Doklam: An Update on the Ground Situation

Chinese officers did not attend Indian Independence Day celebrations at the Nathu La border on Tuesday according to a new story from PTI. However, soldiers of the Indian Army and ITBP reportedly exchanged sweets informally with their Chinese counterparts in the same area, which is only 25 kilometres from the standoff in Doklam.

Tuesday’s developments were on expected lines. The Chinese had not invited Indian personnel for PLA Day on August 1, as they normally would.

Meanwhile, a significant flag meeting scheduled for Friday between the Indian Army and PLA did not take place, according to reporting from The Economic Times.

‘The arrangements were made for the meeting from our side, but the Chinese didn’t show up.

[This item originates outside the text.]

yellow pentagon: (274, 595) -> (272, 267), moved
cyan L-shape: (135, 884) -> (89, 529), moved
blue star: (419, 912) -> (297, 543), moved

They (China) were undecided on attending it’, the story quoted an anonymous Indian government official as saying.

The border patrol meeting between an Indian major general and his PLA counterpart of equal rank, was also to take place in Nathu La.

Earlier last week, a border patrol meeting between brigadier-level officers failed to make headway.

Alerts

In other reporting last week, Ajai Shukla of Business Standard wrote that villagers in Nathang, ‘a border village 10-12 kilometres as the crow flies from Doklam,’ had been asked to evacuate as a precautionary measure. However, Nitin Gokhale, a former defence reporter with ties to the ruling BJP contradicted this assertion, tweeting that the ‘village(s) are never evacuated since they are too much in depth and not in a risk of any collateral damage’.

Separately, other stories indicated that up to 50,000 Indian Army soldiers around Sikkim and Arunachal Pradesh had been put on notice. Retired major-general Ashok K. Mehta also concluded that a ‘quiet buildup is underway on both sides.’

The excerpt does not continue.